Problem description: Quote all lines below exactly. Images stay out.

Data shown:
+++
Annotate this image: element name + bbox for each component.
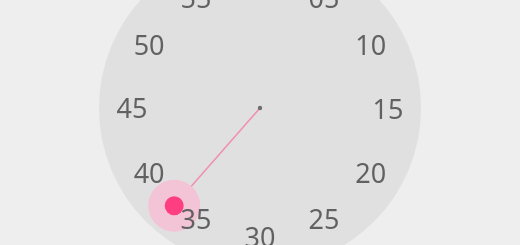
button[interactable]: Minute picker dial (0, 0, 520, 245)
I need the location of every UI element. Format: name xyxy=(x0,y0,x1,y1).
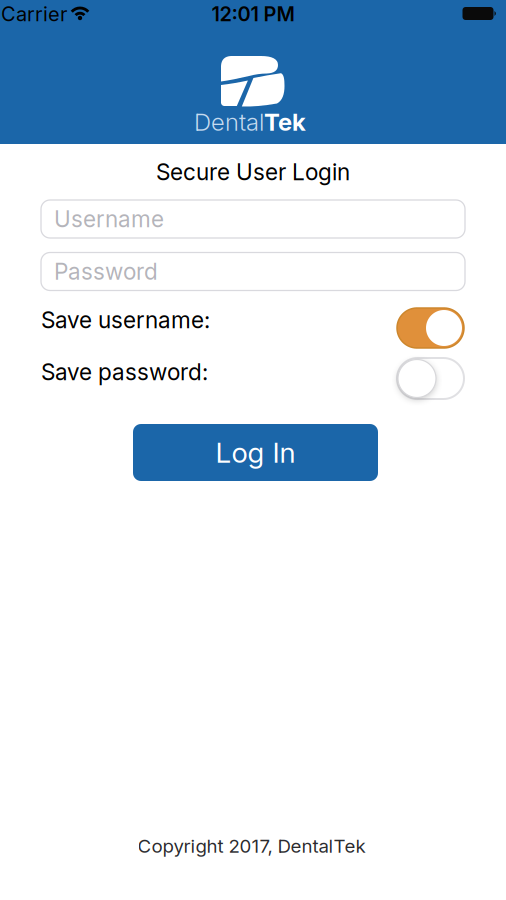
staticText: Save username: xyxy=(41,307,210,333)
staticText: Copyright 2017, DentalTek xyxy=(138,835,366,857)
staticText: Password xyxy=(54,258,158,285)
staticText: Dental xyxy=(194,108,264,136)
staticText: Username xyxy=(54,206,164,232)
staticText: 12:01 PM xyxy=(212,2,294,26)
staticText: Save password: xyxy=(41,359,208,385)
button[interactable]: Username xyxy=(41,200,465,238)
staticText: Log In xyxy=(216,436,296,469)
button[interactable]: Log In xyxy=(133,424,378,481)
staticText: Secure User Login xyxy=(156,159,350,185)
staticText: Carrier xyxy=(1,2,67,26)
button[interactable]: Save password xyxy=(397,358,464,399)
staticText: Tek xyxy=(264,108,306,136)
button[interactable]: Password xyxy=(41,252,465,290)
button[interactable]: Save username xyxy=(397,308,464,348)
+++
Response to this task:
Annotate this image: element name + bbox for each component.
button[interactable]: Minute picker dial (0, 0, 520, 245)
I need the location of every UI element. Format: name xyxy=(x0,y0,x1,y1).
staticText: Save username: xyxy=(41,307,210,333)
staticText: Copyright 2017, DentalTek xyxy=(138,835,366,857)
staticText: Password xyxy=(54,258,158,285)
staticText: Dental xyxy=(194,108,264,136)
staticText: Username xyxy=(54,206,164,232)
staticText: 12:01 PM xyxy=(212,2,294,26)
staticText: Save password: xyxy=(41,359,208,385)
button[interactable]: Username xyxy=(41,200,465,238)
staticText: Log In xyxy=(216,436,296,469)
button[interactable]: Log In xyxy=(133,424,378,481)
staticText: Secure User Login xyxy=(156,159,350,185)
staticText: Carrier xyxy=(1,2,67,26)
button[interactable]: Save password xyxy=(397,358,464,399)
staticText: Tek xyxy=(264,108,306,136)
button[interactable]: Password xyxy=(41,252,465,290)
button[interactable]: Save username xyxy=(397,308,464,348)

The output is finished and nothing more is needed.